| WORK ORDER |
Output, word for word, the span of lines that starts at the one containing "ムでのデフォルトです。" and ends at the last line of the records.

(Page-level text extractions)
----
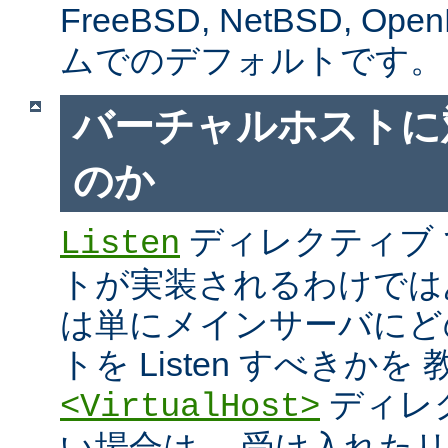
FreeBSD, NetBSD, 
ムでのデフォルトです。
バーチャルホストに
のか
ディレクティブ
Listen
トが実装されるわけではあり
は単にメインサーバにど
トを Listen すべきか
ディレ
<VirtualHost>
い場合は、 受け入れた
----
| SOLUTION TO THIS TASK |
ムでのデフォルトです。
バーチャルホストに
のか
ディレクティブ
Listen
トが実装されるわけではあり
は単にメインサーバにど
トを Listen すべきか
ディレ
<VirtualHost>
い場合は、 受け入れた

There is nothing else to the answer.